● **ACTION ITEM**
From the data underneath, reproduce exactly the stretch that begins at the line with "January 10, 2025" and ends after the line with "Spotify profile".
↓
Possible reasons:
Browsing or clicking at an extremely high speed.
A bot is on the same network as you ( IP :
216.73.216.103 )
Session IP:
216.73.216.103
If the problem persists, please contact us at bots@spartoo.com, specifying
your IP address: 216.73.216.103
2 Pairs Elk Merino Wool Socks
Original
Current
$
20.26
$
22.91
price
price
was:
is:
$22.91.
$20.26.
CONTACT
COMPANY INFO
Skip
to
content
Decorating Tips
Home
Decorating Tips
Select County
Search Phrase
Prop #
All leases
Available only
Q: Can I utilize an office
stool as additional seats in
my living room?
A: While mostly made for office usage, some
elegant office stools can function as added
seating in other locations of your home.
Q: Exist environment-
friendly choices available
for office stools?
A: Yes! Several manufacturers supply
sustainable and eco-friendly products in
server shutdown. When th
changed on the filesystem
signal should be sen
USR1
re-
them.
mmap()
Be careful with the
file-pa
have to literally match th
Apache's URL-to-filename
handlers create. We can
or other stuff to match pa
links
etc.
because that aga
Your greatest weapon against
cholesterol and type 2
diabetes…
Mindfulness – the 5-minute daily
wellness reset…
↑
↓
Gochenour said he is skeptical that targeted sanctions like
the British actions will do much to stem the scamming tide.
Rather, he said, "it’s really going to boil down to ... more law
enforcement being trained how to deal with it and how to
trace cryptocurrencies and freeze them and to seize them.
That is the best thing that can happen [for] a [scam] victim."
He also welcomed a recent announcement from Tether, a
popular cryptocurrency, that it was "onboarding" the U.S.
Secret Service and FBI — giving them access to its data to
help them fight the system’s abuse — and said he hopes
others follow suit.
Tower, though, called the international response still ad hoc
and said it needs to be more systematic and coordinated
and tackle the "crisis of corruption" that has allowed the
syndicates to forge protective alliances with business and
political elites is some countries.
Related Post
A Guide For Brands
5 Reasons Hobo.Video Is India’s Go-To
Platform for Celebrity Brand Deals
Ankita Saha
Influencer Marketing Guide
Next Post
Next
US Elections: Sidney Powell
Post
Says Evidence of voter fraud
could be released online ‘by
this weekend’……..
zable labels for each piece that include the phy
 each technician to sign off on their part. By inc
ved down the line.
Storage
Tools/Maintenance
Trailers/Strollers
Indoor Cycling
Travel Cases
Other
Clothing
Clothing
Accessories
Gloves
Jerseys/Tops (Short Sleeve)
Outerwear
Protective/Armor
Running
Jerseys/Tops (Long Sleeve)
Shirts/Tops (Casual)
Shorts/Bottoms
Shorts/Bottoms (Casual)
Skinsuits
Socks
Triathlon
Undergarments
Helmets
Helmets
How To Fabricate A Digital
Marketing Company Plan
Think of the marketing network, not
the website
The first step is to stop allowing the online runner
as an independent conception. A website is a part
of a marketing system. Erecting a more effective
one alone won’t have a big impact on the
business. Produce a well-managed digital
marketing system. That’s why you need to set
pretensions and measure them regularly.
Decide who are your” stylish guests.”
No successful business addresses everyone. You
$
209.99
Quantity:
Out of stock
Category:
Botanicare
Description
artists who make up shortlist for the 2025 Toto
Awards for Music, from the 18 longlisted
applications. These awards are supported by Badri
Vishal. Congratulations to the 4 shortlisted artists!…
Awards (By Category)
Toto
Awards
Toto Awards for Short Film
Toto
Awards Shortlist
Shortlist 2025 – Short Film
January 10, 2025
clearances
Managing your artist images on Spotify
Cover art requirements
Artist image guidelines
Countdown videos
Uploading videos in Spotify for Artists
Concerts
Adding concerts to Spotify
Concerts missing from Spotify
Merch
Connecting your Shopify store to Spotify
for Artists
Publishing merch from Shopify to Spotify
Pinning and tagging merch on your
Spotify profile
↑
● **SOLUTION BELOW**
January 10, 2025
clearances
Managing your artist images on Spotify
Cover art requirements
Artist image guidelines
Countdown videos
Uploading videos in Spotify for Artists
Concerts
Adding concerts to Spotify
Concerts missing from Spotify
Merch
Connecting your Shopify store to Spotify
for Artists
Publishing merch from Shopify to Spotify
Pinning and tagging merch on your
Spotify profile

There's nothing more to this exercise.